De la revendication identitaire, Maulin s’extirpe surtout par la radicalisation. Par le rehaussement du vieux réac en contre-révolutionnaire prompt à « faire chier la République », comme le bien nommé Jean Chouan. Fantasmer sur l’Ancien Régime ou le Moyen Age, ça a déjà une autre gueule que la routinière nostalgie des années 50-70. Maulin s’élève de la case Murray à la case De Maistre (ou Cioran, ou Céline). Et ne s’arrêtera plus en chemin. Alors que « le comte n’avait qu’un seul ennemi, mais de taille : le monde moderne », Louis, auteur d’une belle diatribe contre le remembrement, en vient à conclure : « Je tiens la civilisation pour le grand fossoyeur de l’humanité. » Attendu que les « Egyptiens sont des dégénérés », jusqu’où remontera-t-on ? Loin, si loin que le saut n’est plus temporel mais topographique. Le livre commence avec Philippe Berthelot, représentant en monte-escaliers, en train de consulter une carte. Ce qui arrive par la suite tient du changement d’échelle, de la déviation, de la sortie de route. Le récit fait un écart qui nous projette à l’écart, à part, nulle part, en utopie. Non pas le monde d’avant, mais un autre monde. Celui dont rêva le philosophe Jean-Louis Aubert ? En tout cas un territoire soustrait aux lois ordinaires et régulé dans un esprit rétrocommuniste : (« L’avant-garde du grand retour en arrière »), où chacun cultive sa propre parcelle et se promène nu s’il le souhaite.
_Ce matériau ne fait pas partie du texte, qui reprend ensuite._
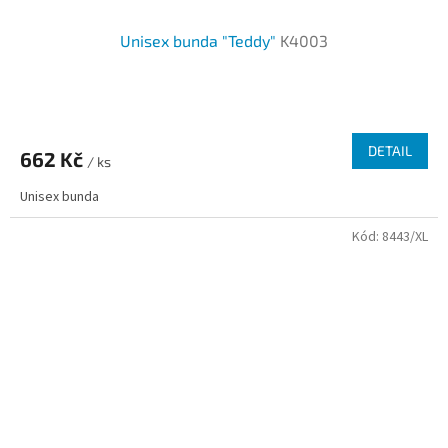
Unisex bunda "Teddy"
K4003
DETAIL
662 Kč
/ ks
Unisex bunda
Kód:
8443/XL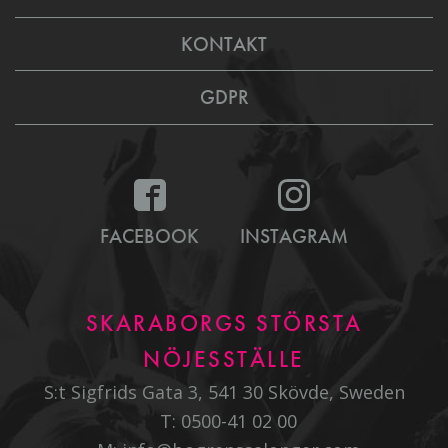
KONTAKT
GDPR
FACEBOOK
INSTAGRAM
SKARABORGS STÖRSTA
NÖJESSTÄLLE
S:t Sigfrids Gata 3, 541 30 Skövde, Sweden
T:
0500-41 02 00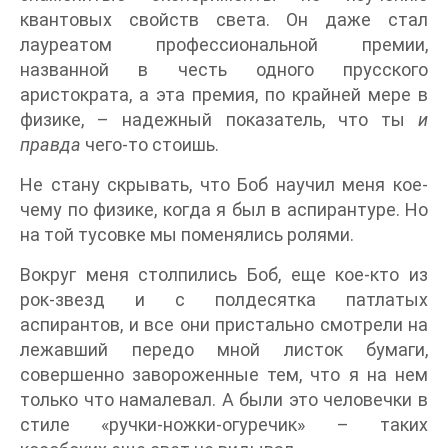
квантовых свойств света. Он даже стал
лауреатом профессиональной премии,
названной в честь одного прусского
аристократа, а эта премия, по крайней мере в
физике, – надежный показатель, что ты
и
правда
чего-то стоишь.
Не стану скрывать, что Боб научил меня кое-
чему по физике, когда я был в аспирантуре. Но
на той тусовке мы поменялись ролями.
Вокруг меня столпились Боб, еще кое-кто из
рок-звезд и с полдесятка патлатых
аспирантов, и все они пристально смотрели на
лежавший передо мной листок бумаги,
совершенно завороженные тем, что я на нем
только что намалевал. А были это человечки в
стиле «ручки-ножки-огуречик» – таких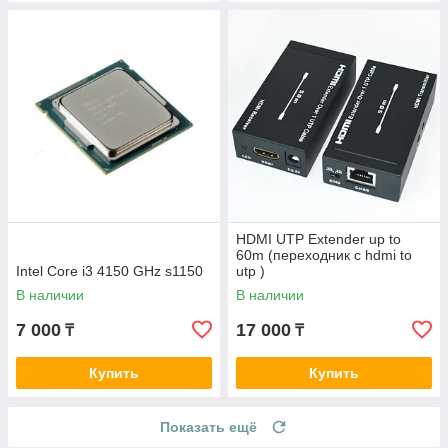
HDMI UTP Extender up to
60m (переходник с hdmi to
Intel Core i3 4150 GHz s1150
utp )
В наличии
В наличии
7 000
17 000
₸
₸
Купить
Купить
Показать ещё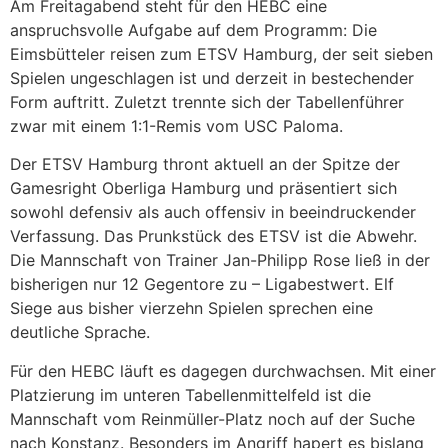
Am Freitagabend steht für den HEBC eine
anspruchsvolle Aufgabe auf dem Programm: Die
Eimsbütteler reisen zum ETSV Hamburg, der seit sieben
Spielen ungeschlagen ist und derzeit in bestechender
Form auftritt. Zuletzt trennte sich der Tabellenführer
zwar mit einem 1:1-Remis vom USC Paloma.
Der ETSV Hamburg thront aktuell an der Spitze der
Gamesright Oberliga Hamburg und präsentiert sich
sowohl defensiv als auch offensiv in beeindruckender
Verfassung. Das Prunkstück des ETSV ist die Abwehr.
Die Mannschaft von Trainer Jan-Philipp Rose ließ in der
bisherigen nur 12 Gegentore zu – Ligabestwert. Elf
Siege aus bisher vierzehn Spielen sprechen eine
deutliche Sprache.
Für den HEBC läuft es dagegen durchwachsen. Mit einer
Platzierung im unteren Tabellenmittelfeld ist die
Mannschaft vom Reinmüller-Platz noch auf der Suche
nach Konstanz. Besonders im Angriff hapert es bislang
Tout ça par la grâce du comte du Plessis, vieil aristocrate loufoque et alchimiste à ses heures. De la boue en or ? Non, une société verrouillée en communauté libre. Grâce à la magie de l’écrit. J’écris communauté libre, et hop c’est fait. L’alchimiste en chef, c’est le narrateur. Celui qui raconte. Celui qui, racontant, peut tout. Celui qui peut figurer un bocage inondé ou un « Pote-Jésus » venu de la planète Mer flanqué de son âne Ali Baba. Ici, le seul maître est le pourquoi pas. « A partir du moment où il y avait un monde des fantômes, pourquoi n’y aurait-il pas un monde de nains ? C’était son raisonnement. » Dans ma chambre, lisant cela, il y eut un éclat de rire général.
Schématisons : dans son drolatique roman, Maulin tantôt délivre des discours via ses personnages, tantôt les met en action. Quand il discourt, il est réac. Quand il narre, il est libertaire. Le discours ressasse le foutu, le récit explore le possible. Le discours est anar, le récit est anarchiste.